O elevador fora de serviço obrigara Nina a encarar cinco lances de escada. Na portaria, o enorme relógio de parede já sinalizava um atraso de dez minutos. Enquanto subia, batizou cada degrau com um palavrão. Seu repertório particular de ofensas era mais vasto do que poderia supor.
Ainda ofegante, deitou-se no divã. O silêncio do analista soava acolhedor. Talvez, por isso, desatara a falar do pai sempre tão severo. Lembrou-se do estranho sonho que tivera com ele na noite anterior. Quando as primeiras lágrimas caíram, Nina franziu os olhos. Ela detestava chorar na presença dos outros.

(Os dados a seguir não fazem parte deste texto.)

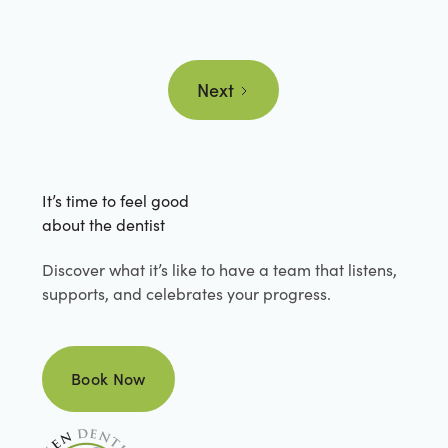
Next
It’s time to feel good
about the dentist
Discover what it’s like to have a team that listens,
supports, and celebrates your progress.
Book Now
Book Now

Num instante de aparente fragilidade, entendeu que não sentia tristeza, mas raiva. Não de seu pai, ou das lembranças que a atormentavam. Apenas de si mesma. Afinal, por que dentro dela o tempo parecia nunca ter passado? Nina olhou para o corte que fizera em sua mão dias antes. Aquele traço inflamado na pele — e na alma — precisaria cicatrizar.

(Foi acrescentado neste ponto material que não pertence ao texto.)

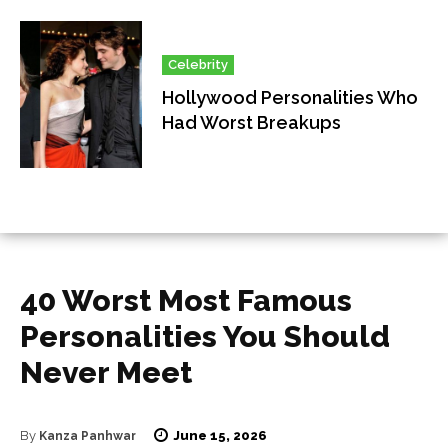
Celebrity
Hollywood Personalities Who
Had Worst Breakups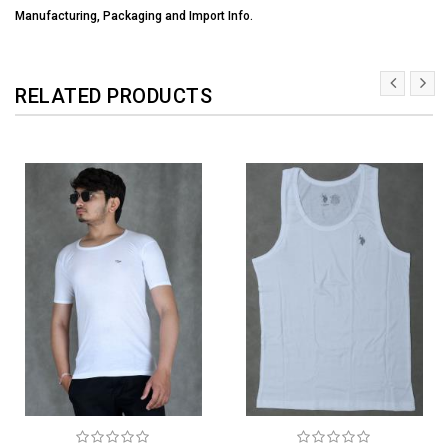
Manufacturing, Packaging and Import Info.
RELATED PRODUCTS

Pela primeira vez, em cinco anos de análise, rendeu-se à verdade. Porém, longe de uma grande descoberta ou uma profunda revelação, a verdade podia ser bem simples: o mundo não era cruel e nem ela, a vítima indefesa. O silêncio do analista — durante toda a sessão — parecia agora uma luz. A luz dos seus olhos. Nina teve vontade de agradecer. Levantou-se num impulso, e ainda sorria ao vê-lo dormindo atrás do divã.